Dear Editor.
When Nigel Farage debated with Nick Clegg, he made it perfectly clear why he is opposed to the EU. It is because the EU is not a Common Market. This is, as I understand it, James Morris’s view as well.
What they mean by this is a free, unregulated market. This is the Tory philosophy Margaret Thatcher introduced in the 1980s. People should understand that UKIP is simply another Tory party which is opposed to the EU. If UKIP should get into power, we will see the same sort of free market economic policies - including under Labour from 1997 to 2010 - as we have had since the 1980s.
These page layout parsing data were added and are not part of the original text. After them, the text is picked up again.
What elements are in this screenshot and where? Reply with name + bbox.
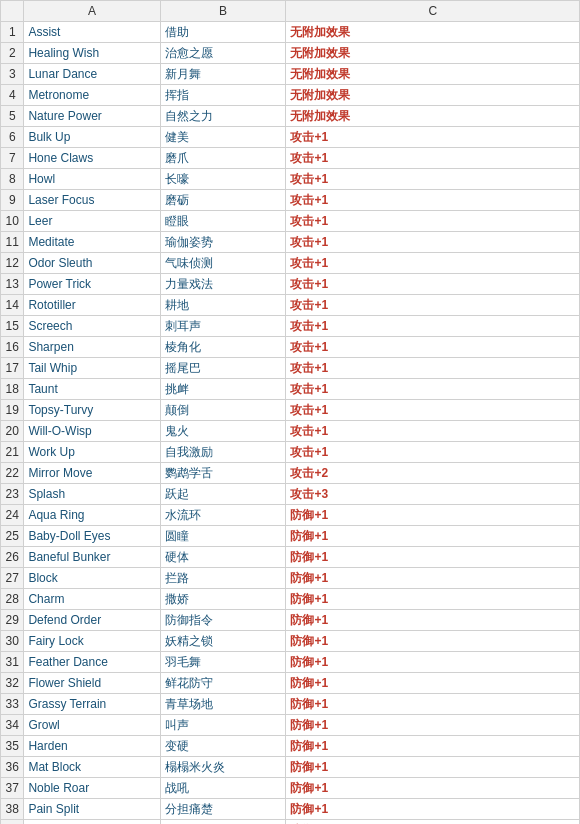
cell-move-effect: 攻击+1 <box>286 400 580 421</box>
cell-move-effect: 攻击+1 <box>286 358 580 379</box>
table-row: 15Screech刺耳声攻击+1 <box>1 316 580 337</box>
cell-move-chinese: 妖精之锁 <box>160 631 286 652</box>
cell-move-name: Lunar Dance <box>24 64 160 85</box>
table-row: 3Lunar Dance新月舞无附加效果 <box>1 64 580 85</box>
cell-move-chinese: 新月舞 <box>160 64 286 85</box>
cell-move-effect: 攻击+1 <box>286 253 580 274</box>
table-row: 12Odor Sleuth气味侦测攻击+1 <box>1 253 580 274</box>
cell-move-chinese: 跃起 <box>160 484 286 505</box>
table-row: 17Tail Whip摇尾巴攻击+1 <box>1 358 580 379</box>
table-row: 11Meditate瑜伽姿势攻击+1 <box>1 232 580 253</box>
cell-move-effect: 防御+1 <box>286 631 580 652</box>
cell-move-chinese: 刺耳声 <box>160 316 286 337</box>
cell-move-name: Rototiller <box>24 295 160 316</box>
cell-move-chinese: 青草场地 <box>160 694 286 715</box>
row-number: 26 <box>1 547 24 568</box>
row-number: 16 <box>1 337 24 358</box>
cell-move-name: Aqua Ring <box>24 505 160 526</box>
cell-move-name: Harden <box>24 736 160 757</box>
table-row: 34Growl叫声防御+1 <box>1 715 580 736</box>
table-row: 2Healing Wish治愈之愿无附加效果 <box>1 43 580 64</box>
cell-move-name: Meditate <box>24 232 160 253</box>
data-table: A B C 1Assist借助无附加效果2Healing Wish治愈之愿无附加… <box>0 0 580 824</box>
cell-move-effect: 防御+1 <box>286 652 580 673</box>
cell-move-name: Howl <box>24 169 160 190</box>
table-row: 31Feather Dance羽毛舞防御+1 <box>1 652 580 673</box>
cell-move-chinese: 撒娇 <box>160 589 286 610</box>
cell-move-effect: 防御+1 <box>286 778 580 799</box>
cell-move-effect: 攻击+1 <box>286 211 580 232</box>
cell-move-effect: 防御+1 <box>286 694 580 715</box>
table-row: 8Howl长嚎攻击+1 <box>1 169 580 190</box>
cell-move-effect: 攻击+2 <box>286 463 580 484</box>
row-number: 32 <box>1 673 24 694</box>
cell-move-chinese: 和睦相处 <box>160 820 286 825</box>
cell-move-chinese: 颠倒 <box>160 400 286 421</box>
row-number: 21 <box>1 442 24 463</box>
table-row: 23Splash跃起攻击+3 <box>1 484 580 505</box>
cell-move-effect: 无附加效果 <box>286 106 580 127</box>
cell-move-effect: 攻击+1 <box>286 337 580 358</box>
table-row: 33Grassy Terrain青草场地防御+1 <box>1 694 580 715</box>
row-number: 12 <box>1 253 24 274</box>
table-row: 26Baneful Bunker硬体防御+1 <box>1 547 580 568</box>
table-row: 36Mat Block榻榻米火炎防御+1 <box>1 757 580 778</box>
table-row: 5Nature Power自然之力无附加效果 <box>1 106 580 127</box>
cell-move-chinese: 硬体 <box>160 547 286 568</box>
row-number: 4 <box>1 85 24 106</box>
row-number: 17 <box>1 358 24 379</box>
cell-move-effect: 防御+1 <box>286 547 580 568</box>
cell-move-name: Pain Split <box>24 799 160 820</box>
row-number: 37 <box>1 778 24 799</box>
cell-move-name: Healing Wish <box>24 43 160 64</box>
cell-move-chinese: 磨砺 <box>160 190 286 211</box>
row-number: 25 <box>1 526 24 547</box>
cell-move-chinese: 分担痛楚 <box>160 799 286 820</box>
cell-move-effect: 无附加效果 <box>286 64 580 85</box>
table-row: 21Work Up自我激励攻击+1 <box>1 442 580 463</box>
spreadsheet-container: A B C 1Assist借助无附加效果2Healing Wish治愈之愿无附加… <box>0 0 580 824</box>
cell-move-chinese: 防御指令 <box>160 610 286 631</box>
cell-move-chinese: 挥指 <box>160 85 286 106</box>
cell-move-effect: 防御+1 <box>286 610 580 631</box>
row-number: 33 <box>1 694 24 715</box>
row-number: 18 <box>1 379 24 400</box>
row-number: 9 <box>1 190 24 211</box>
cell-move-name: Hone Claws <box>24 148 160 169</box>
cell-move-chinese: 瑜伽姿势 <box>160 232 286 253</box>
row-number: 29 <box>1 610 24 631</box>
col-header-b: B <box>160 1 286 22</box>
cell-move-chinese: 羽毛舞 <box>160 652 286 673</box>
table-row: 10Leer瞪眼攻击+1 <box>1 211 580 232</box>
table-row: 38Pain Split分担痛楚防御+1 <box>1 799 580 820</box>
row-number: 23 <box>1 484 24 505</box>
row-number: 5 <box>1 106 24 127</box>
cell-move-effect: 攻击+1 <box>286 295 580 316</box>
table-row: 39Play Nice和睦相处防御+1 <box>1 820 580 825</box>
cell-move-chinese: 变硬 <box>160 736 286 757</box>
cell-move-name: Power Trick <box>24 274 160 295</box>
row-number: 22 <box>1 463 24 484</box>
row-number: 30 <box>1 631 24 652</box>
cell-move-chinese: 棱角化 <box>160 337 286 358</box>
cell-move-chinese: 自我激励 <box>160 442 286 463</box>
cell-move-name: Growl <box>24 715 160 736</box>
table-row: 20Will-O-Wisp鬼火攻击+1 <box>1 421 580 442</box>
table-row: 9Laser Focus磨砺攻击+1 <box>1 190 580 211</box>
cell-move-name: Odor Sleuth <box>24 253 160 274</box>
table-row: 19Topsy-Turvy颠倒攻击+1 <box>1 400 580 421</box>
cell-move-effect: 攻击+1 <box>286 379 580 400</box>
cell-move-name: Assist <box>24 22 160 43</box>
row-number: 28 <box>1 589 24 610</box>
cell-move-chinese: 战吼 <box>160 778 286 799</box>
cell-move-name: Noble Roar <box>24 778 160 799</box>
row-number: 6 <box>1 127 24 148</box>
row-number: 34 <box>1 715 24 736</box>
cell-move-chinese: 耕地 <box>160 295 286 316</box>
row-number: 11 <box>1 232 24 253</box>
cell-move-effect: 攻击+1 <box>286 232 580 253</box>
cell-move-effect: 攻击+3 <box>286 484 580 505</box>
cell-move-effect: 防御+1 <box>286 568 580 589</box>
cell-move-name: Charm <box>24 589 160 610</box>
cell-move-name: Baby-Doll Eyes <box>24 526 160 547</box>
Farage is an effective performer on TV but this has to be distinguished from the policies he and UKIP are advocating. This is taken from UKIP’s website: “Taxes and Government debt rise. Energy and transport costs soar. Unemployment is too high. The NHS and state education strain under a population increase of 4 million since 2001“ (www.ukip.org/issues).
The inference here is that our problems are due to immigration. But government debt, energy and transport costs, unemployment, are home-grown problems. The NHS’s problems have more to do with an ageing population, obesity, alcoholism - again these are home-grown.
UKIP has been making ground but it is offering a false prospectus. If the public is dissatisfied with the state of the country, they have to consider how we got to this point. Any careful examination of recent decades will show that our problems are much more home-grown than imported.
John Payne, Dudley Green Party, Halesowen 22, Loughton Grove.